[The problem] Please work out how many lines in the entries contain "имени", then give that number with nothing added.

Collected data
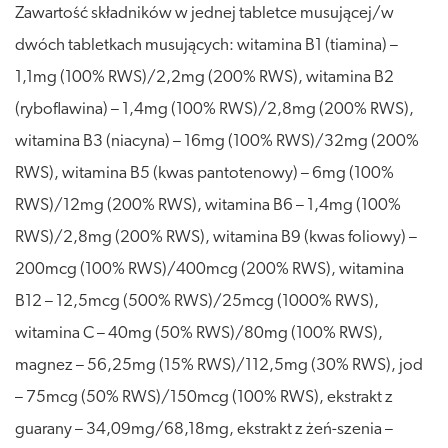
Zawartość składników w jednej tabletce musującej/w
dwóch tabletkach musujących: witamina B1 (tiamina) –
1,1mg (100% RWS)/2,2mg (200% RWS), witamina B2
(ryboflawina) – 1,4mg (100% RWS)/2,8mg (200% RWS),
witamina B3 (niacyna) – 16mg (100% RWS)/32mg (200%
RWS), witamina B5 (kwas pantotenowy) – 6mg (100%
RWS)/12mg (200% RWS), witamina B6 – 1,4mg (100%
RWS)/2,8mg (200% RWS), witamina B9 (kwas foliowy) –
200mcg (100% RWS)/400mcg (200% RWS), witamina
B12 – 12,5mcg (500% RWS)/25mcg (1000% RWS),
witamina C – 40mg (50% RWS)/80mg (100% RWS),
magnez – 56,25mg (15% RWS)/112,5mg (30% RWS), jod
– 75mcg (50% RWS)/150mcg (100% RWS), ekstrakt z
guarany – 34,09mg/68,18mg, ekstrakt z żeń-szenia –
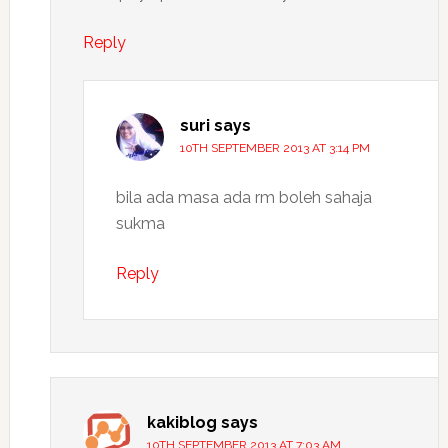
Reply
suri
says
10TH SEPTEMBER 2013 AT 3:14 PM
bila ada masa ada rm boleh sahaja
sukma
Reply
kakiblog
says
10TH SEPTEMBER 2013 AT 7:03 AM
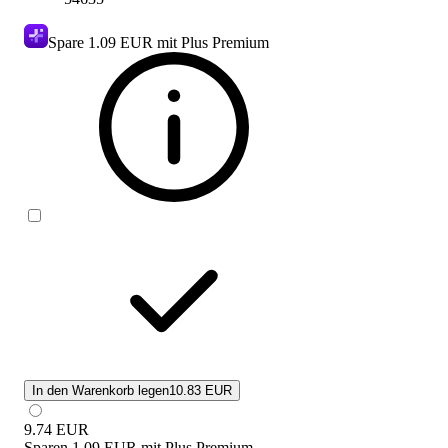
Spare
1.09 EUR
mit Plus Premium
In den Warenkorb legen
10.83 EUR
9.74
EUR
Sparen
1.09 EUR
mit
Plus Premium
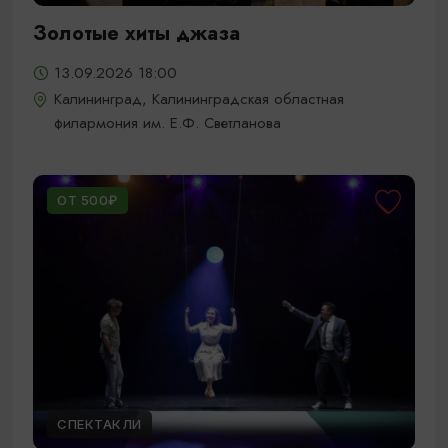
Золотые хиты джаза
13.09.2026 18:00
Калининград, Калининградская областная
филармония им. Е.Ф. Светланова
ОТ 500₽
СПЕКТАКЛИ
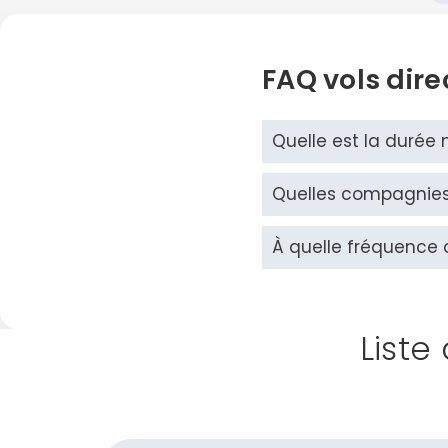
FAQ vols dir
Quelle est la durée 
Quelles compagnies 
À quelle fréquence o
Liste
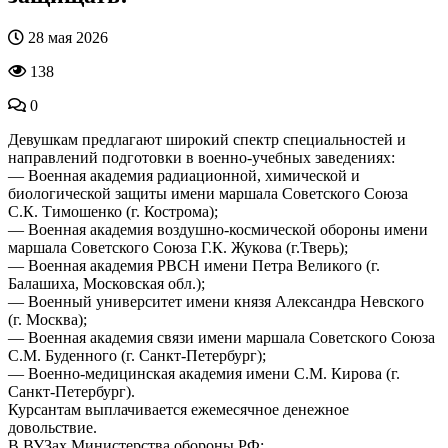
28 мая 2026
138
0
Девушкам предлагают широкий спектр специальностей и
направлений подготовки в военно-учебных заведениях:
— Военная академия радиационной, химической и
биологической защиты имени маршала Советского Союза
С.К. Тимошенко (г. Кострома);
— Военная академия воздушно-космической обороны имени
маршала Советского Союза Г.К. Жукова (г.Тверь);
— Военная академия РВСН имени Петра Великого (г.
Балашиха, Московская обл.);
— Военный университет имени князя Александра Невского
(г. Москва);
— Военная академия связи имени маршала Советского Союза
С.М. Буденного (г. Санкт-Петербург);
— Военно-медицинская академия имени С.М. Кирова (г.
Санкт-Петербург).
Курсантам выплачивается ежемесячное денежное
довольствие.
В ВУЗах Министерства обороны РФ:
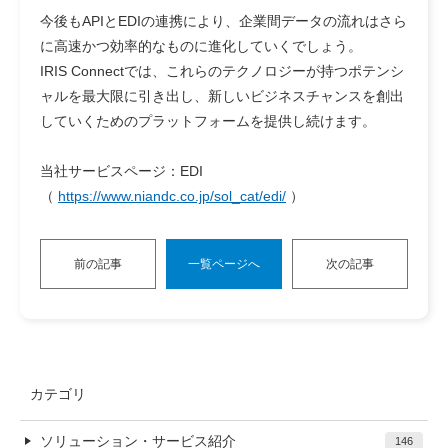
今後もAPIとEDIの連携により、企業間データの流れはさら
に高速かつ効率的なものに進化していくでしょう。
IRIS Connectでは、これらのテクノロジーが持つポテンシ
ャルを最大限に引き出し、新しいビジネスチャンスを創出
していくためのプラットフォームを提供し続けます。
当社サービスページ：EDI
（
https://www.niandc.co.jp/sol_cat/edi/
）
前の記事
一覧ページへ
次の記事
カテゴリ
ソリューション・サービス紹介
146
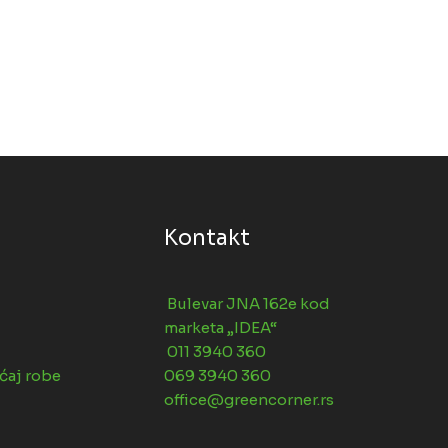
Kontakt
Bulevar JNA 162e kod
marketa „IDEA“
011 3940 360
ćaj robe
069 3940 360
office@greencorner.rs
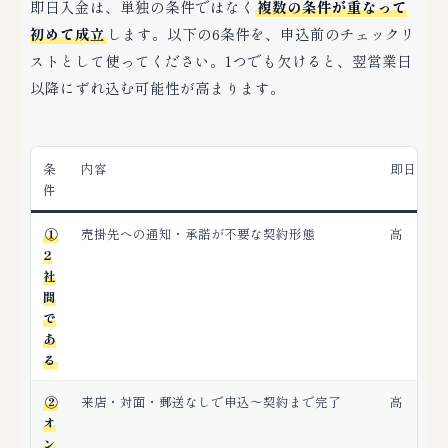
即日入金は、単独の条件ではなく
複数の条件が重なって
初めて成立
します。以下の6条件を、申込前のチェックリ
ストとして使ってください。1つでも欠けると、翌営業日
以降にずれ込む可能性が高まります。
条
内容
即日への
件
①
売掛先への通知・承諾が不要な契約形態
高
2
社
間
で
あ
る
②
来店・対面・郵送なしで申込〜契約まで完了
高
オ
ン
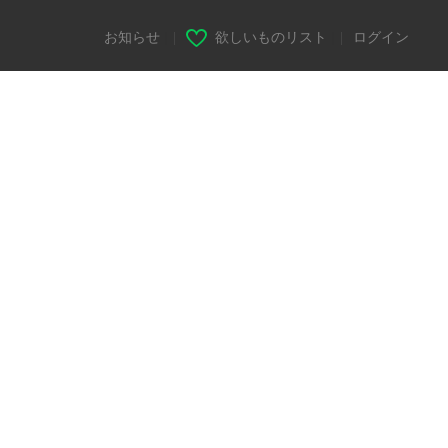
お知らせ
|
欲しいものリスト
|
ログイン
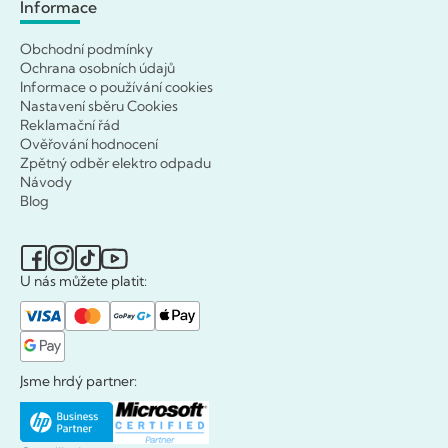
Informace
Obchodní podmínky
Ochrana osobních údajů
Informace o používání cookies
Nastavení sběru Cookies
Reklamační řád
Ověřování hodnocení
Zpětný odběr elektro odpadu
Návody
Blog
U nás můžete platit:
Jsme hrdý partner:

[Exercise result] 6